Computational Modeling in the service of health

Technological evolution is increasingly present in all areas of our lives. In today’s article we look at how its application in the chemical sciences through what is known as Computational Chemistry influences the development of modern chemistry, biochemistry, physics and materials science.

This role has been widely recognized by the international scientific community and this recognition was forged in the 1998 awarding of the Nobel Prize in Chemistry to John A. Pople, precisely for having made Computational Chemistry a predictive tool and therefore practically indispensable in any field of Chemistry and Physics.

This year’s Nobel Prize in Chemistry also goes to Martin Karplus, Michael Levitt and Arieh Warshel for “the development of computational models for the description of complex chemical systems”. His work is part of computational chemistry, a discipline that uses computers instead of traditional test tubes to study the properties, behavior and reactivity of chemical substances.

One of the partners of the OLIGOFASTX consortium in Spain stands out in this field: Nostrum Biodiscovery. In particular, his expertise lies in the application of computational chemistry tools aimed at accelerating, streamlining and optimizing the design of small biomolecules.

NOSTRUM BIODISCOVERY S.L. is a spin-off of the Barcelona Supercomputing Center (BSC) and the Institute for Research in Biomedicine (IRB), dedicated to the development and exploitation of state-of-the-art computational biochemistry and simulation tools for the design of next-generation biotechnological products and therapies.

In particular, NOSTRUM BIODISCOVERY has developed strong expertise (internationally) in early stage drug discovery and enzyme/protein engineering (including direct in silico evolution and antibody design/optimization), PROTAC, PPI, Molecular Glues, small molecule RNA and aptamers.

“The impact of computational simulation on the drug discovery process is increasingly significant. Public and private research groups are making increasing use of in silico technologies which, being directly related to the increased computing power of computers, are becoming more and more powerful and significantly reduce the time and cost of drug development,” explains Modesto Orozco, president of NBD.

All this experience is embodied in a co-development strategy to bring to market new assets that address unmet medical needs. These include, but are not limited to, the following therapeutic areas:

  • Ischemia
  • Oncology
  • Aging
  • Schizofrenia
  • Parkinson
  • Rare diseases
Pipeline NBD. Source:

R&D&I in its purest form

To this end, NOSTRUM BIODISCOVERY has created the NBDSuite® Platform: an end-to-end software solution for life sciences that encompasses molecular modeling in drug discovery and enzyme engineering with bioinformatics powered by explainable Artificial Intelligence.

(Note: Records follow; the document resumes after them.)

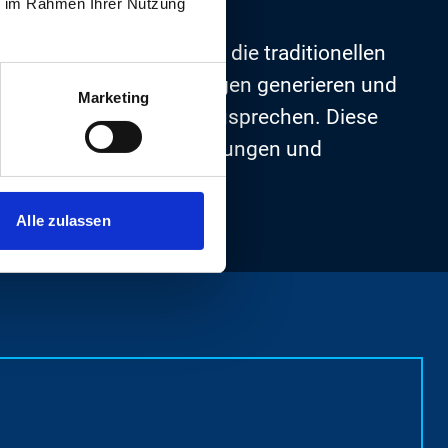
ie im Rahmen Ihrer Nutzung
erter Prozess, der über die traditionellen
ße Anzahl von Bewerbungen generieren und
Marketing
e-Talente der Branche anzusprechen. Diese
ische Fähigkeiten, Erfahrungen und
Alle zulassen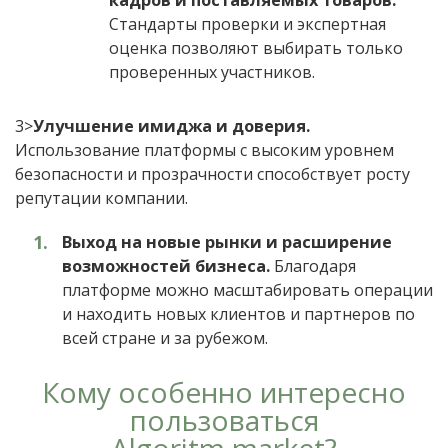
кадров и поставляемых товаров.
Стандарты проверки и экспертная
оценка позволяют выбирать только
проверенных участников.
3>
Улучшение имиджа и доверия.
Использование платформы с высоким уровнем
безопасности и прозрачности способствует росту
репутации компании.
Выход на новые рынки и расширение
возможностей бизнеса.
Благодаря
платформе можно масштабировать операции
и находить новых клиентов и партнеров по
всей стране и за рубежом.
Кому особенно интересно
пользоваться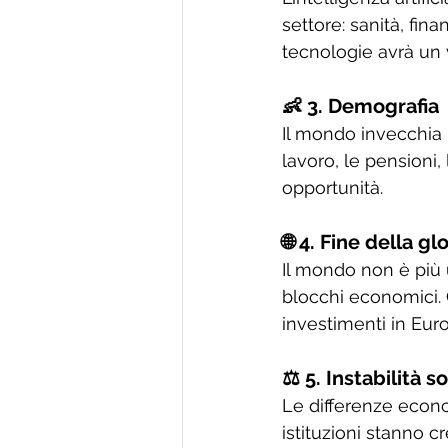
settore: sanità, fin
tecnologie avrà un
👶 3. Demografia
Il mondo invecchia i
lavoro, le pensioni,
opportunità.
🌐 4. Fine della g
Il mondo non è più 
blocchi economici. C
investimenti in Eur
⚖️ 5. Instabilità s
Le differenze econo
istituzioni stanno c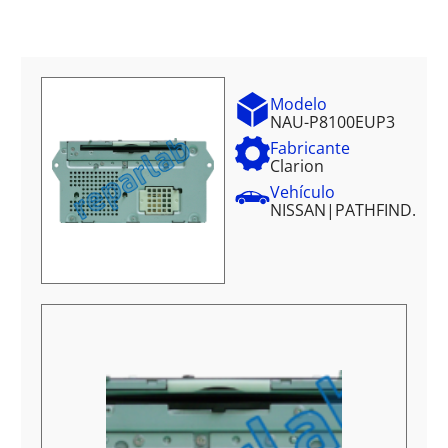
Modelo
NAU-P8100EUP3
Fabricante
Clarion
Vehículo
NISSAN
|
PATHFIND.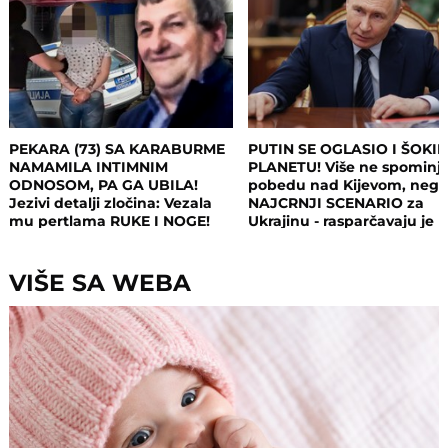
PEKARA (73) SA KARABURME
PUTIN SE OGLASIO I ŠOKI
NAMAMILA INTIMNIM
PLANETU! Više ne spominj
ODNOSOM, PA GA UBILA!
pobedu nad Kijevom, neg
Jezivi detalji zločina: Vezala
NAJCRNJI SCENARIO za
mu pertlama RUKE I NOGE!
Ukrajinu - rasparčavaju je 
tri dela?!
VIŠE SA WEBA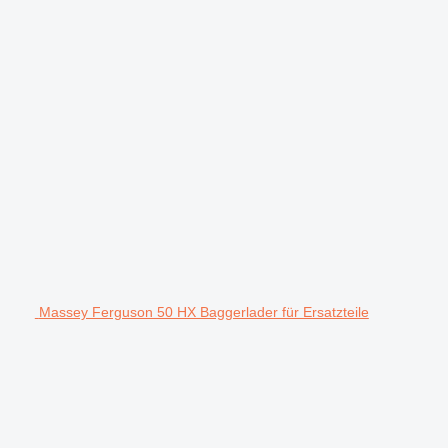
Massey Ferguson 50 HX Baggerlader für Ersatzteile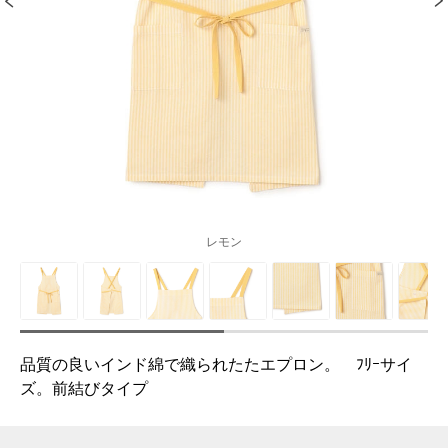
レモン
品質の良いインド綿で織られたたエプロン。 ﾌﾘｰサイ
ズ。前結びタイプ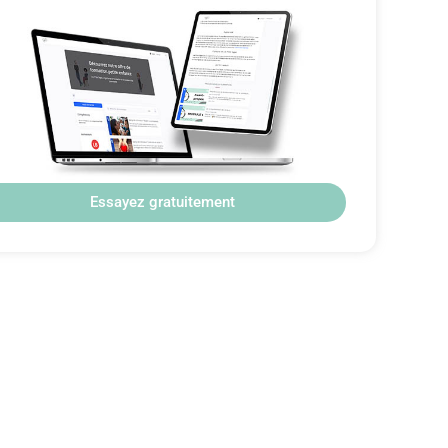
Essayez gratuitement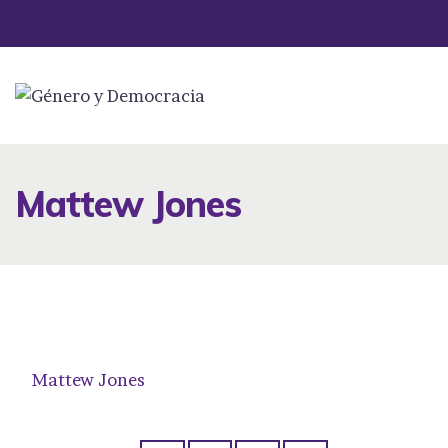
Mattew Jones
Mattew Jones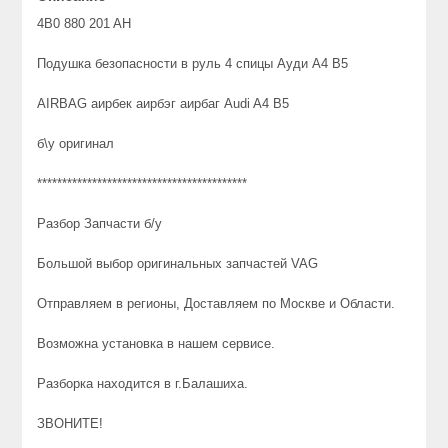
4B0 880 201 AH
Подушка безопасности в руль 4 спицы Ауди А4 В5
AIRBAG аирбек аирбэг аирбаг Audi A4 B5
б\у оригинал
******************************************
Разбор Запчасти б/у
Большой выбор оригинальных запчастей VAG
Отправляем в регионы, Доставляем по Москве и Области.
Возможна установка в нашем сервисе.
Разборка находится в г.Балашиха.
ЗВОНИТЕ!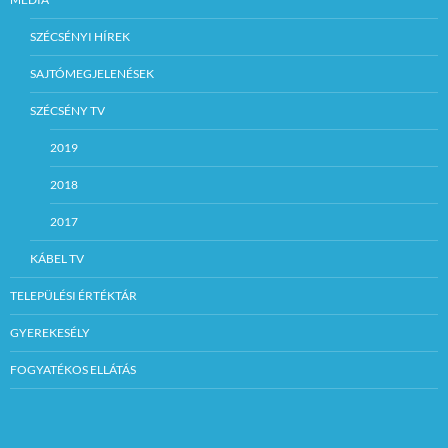
SZÉCSÉNYI HÍREK
SAJTÓMEGJELENÉSEK
SZÉCSÉNY TV
2019
2018
2017
KÁBEL TV
TELEPÜLÉSI ÉRTÉKTÁR
GYEREKESÉLY
FOGYATÉKOS ELLÁTÁS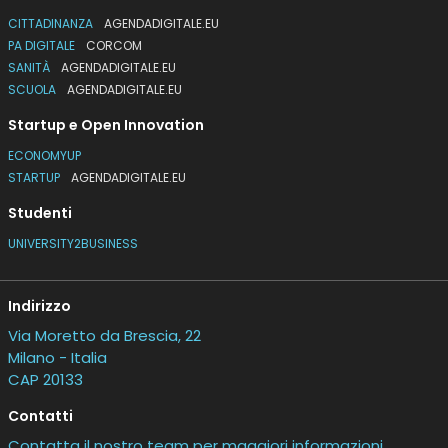
CITTADINANZA
AGENDADIGITALE.EU
PA DIGITALE
CORCOM
SANITÀ
AGENDADIGITALE.EU
SCUOLA
AGENDADIGITALE.EU
Startup e Open Innovation
ECONOMYUP
STARTUP
AGENDADIGITALE.EU
Studenti
UNIVERSITY2BUSINESS
Indirizzo
Via Moretto da Brescia, 22
Milano - Italia
CAP 20133
Contatti
Contatta il nostro team per maggiori informazioni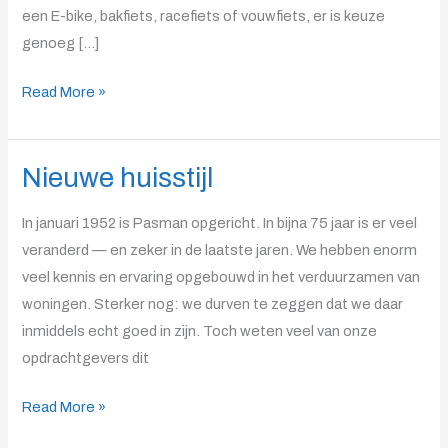
een E-bike, bakfiets, racefiets of vouwfiets, er is keuze
genoeg […]
Read More »
Nieuwe huisstijl
Nieuwe
huisstijl
In januari 1952 is Pasman opgericht. In bijna 75 jaar is er veel
veranderd — en zeker in de laatste jaren. We hebben enorm
veel kennis en ervaring opgebouwd in het verduurzamen van
woningen. Sterker nog: we durven te zeggen dat we daar
inmiddels echt goed in zijn. Toch weten veel van onze
opdrachtgevers dit
Read More »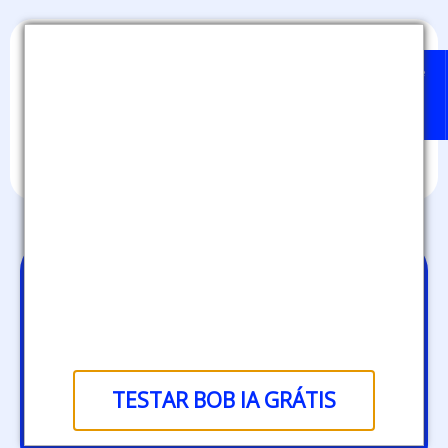
Home
Badges
Quem
BOB
Sobre
pode
IA
nós
emitir?
Gestão de
credenciais
digitais: fortaleça a
governança de
TESTAR BOB IA GRÁTIS
dados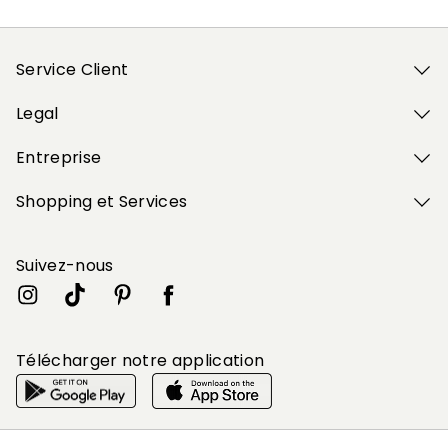
Service Client
Legal
Entreprise
Shopping et Services
Suivez-nous
Télécharger notre application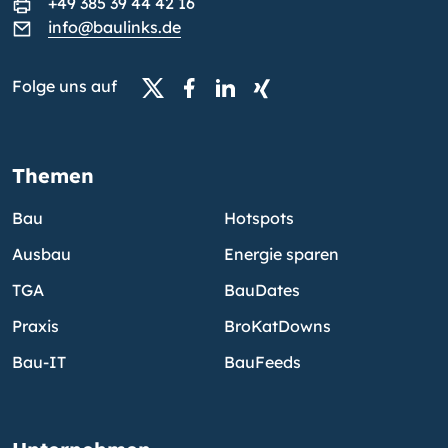
+49 385 39 44 42 16
info@baulinks.de
Folge uns auf
Themen
Bau
Hotspots
Ausbau
Energie sparen
TGA
BauDates
Praxis
BroKatDowns
Bau-IT
BauFeeds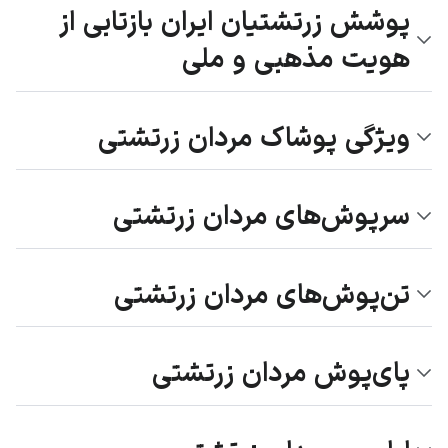
پوشش زرتشتیان ایران بازتابی از
هویت مذهبی و ملی
ویژگی پوشاک مردان زرتشتی
سرپوش‌های مردان زرتشتی
تن‌پوش‌های مردان زرتشتی
پای‌پوش مردان زرتشتی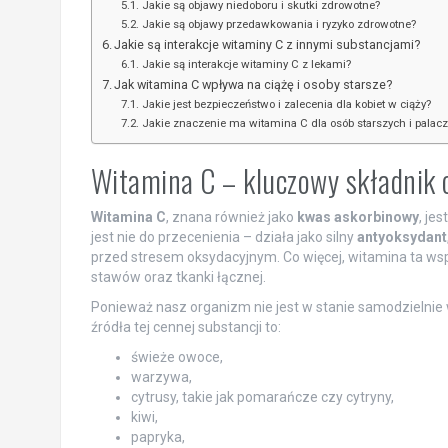
Jakie są objawy niedoboru i skutki zdrowotne?
Jakie są objawy przedawkowania i ryzyko zdrowotne?
Jakie są interakcje witaminy C z innymi substancjami?
Jakie są interakcje witaminy C z lekami?
Jak witamina C wpływa na ciążę i osoby starsze?
Jakie jest bezpieczeństwo i zalecenia dla kobiet w ciąży?
Jakie znaczenie ma witamina C dla osób starszych i palacz
Witamina C – kluczowy składnik 
Witamina C
, znana również jako
kwas askorbinowy
, je
jest nie do przecenienia – działa jako silny
antyoksydant
przed stresem oksydacyjnym. Co więcej, witamina ta ws
stawów oraz tkanki łącznej.
Ponieważ nasz organizm nie jest w stanie samodzielnie
źródła tej cennej substancji to:
świeże owoce,
warzywa,
cytrusy, takie jak pomarańcze czy cytryny,
kiwi,
papryka,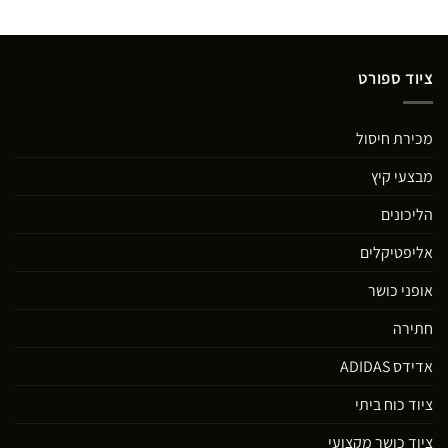
ציוד ספורט
מכירת חיסול
מבצעי קיץ
הליכונים
אליפטיקלים
אופני כושר
חתירה
אדידס ADIDAS
ציוד כוח ביתי
ציוד כושר מקצועי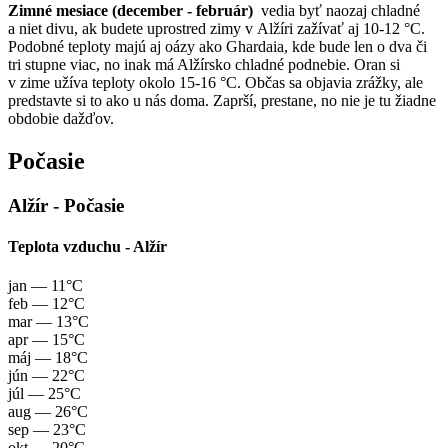
Zimné mesiace (december - február)
vedia byť naozaj chladné
a niet divu, ak budete uprostred zimy v Alžíri zažívať aj 10-12 °C.
Podobné teploty majú aj oázy ako Ghardaia, kde bude len o dva či
tri stupne viac, no inak má Alžírsko chladné podnebie. Oran si
v zime užíva teploty okolo 15-16 °C. Občas sa objavia zrážky, ale
predstavte si to ako u nás doma. Zaprší, prestane, no nie je tu žiadne
obdobie dažďov.
Počasie
Alžír - Počasie
Teplota vzduchu - Alžír
jan
— 11°C
feb
— 12°C
mar
— 13°C
apr
— 15°C
máj
— 18°C
jún
— 22°C
júl
— 25°C
aug
— 26°C
sep
— 23°C
okt
— 20°C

At its heart is PELE, an in-house Monte Carlo algorithm that can explore a wide range of the conformational space of biological systems within a few hours. It is suitable for determining the binding mode of small molecules at a protein binding site, taking into account the flexibility of the surrounding side chains.

This platform can be combined with other computational techniques, such as molecular dynamics simulations, to obtain a time-resolved picture of macromolecules that explicitly describes their accessible conformational space and the coupling of their dynamics with the potential ligand(s) and solvent.

Thanks to partners such as NBD, the OLIGOFASTX consortium combines synergies of its components and allows for faster and safer project progress while covering all areas and stages of development of solutions for untreated rare diseases.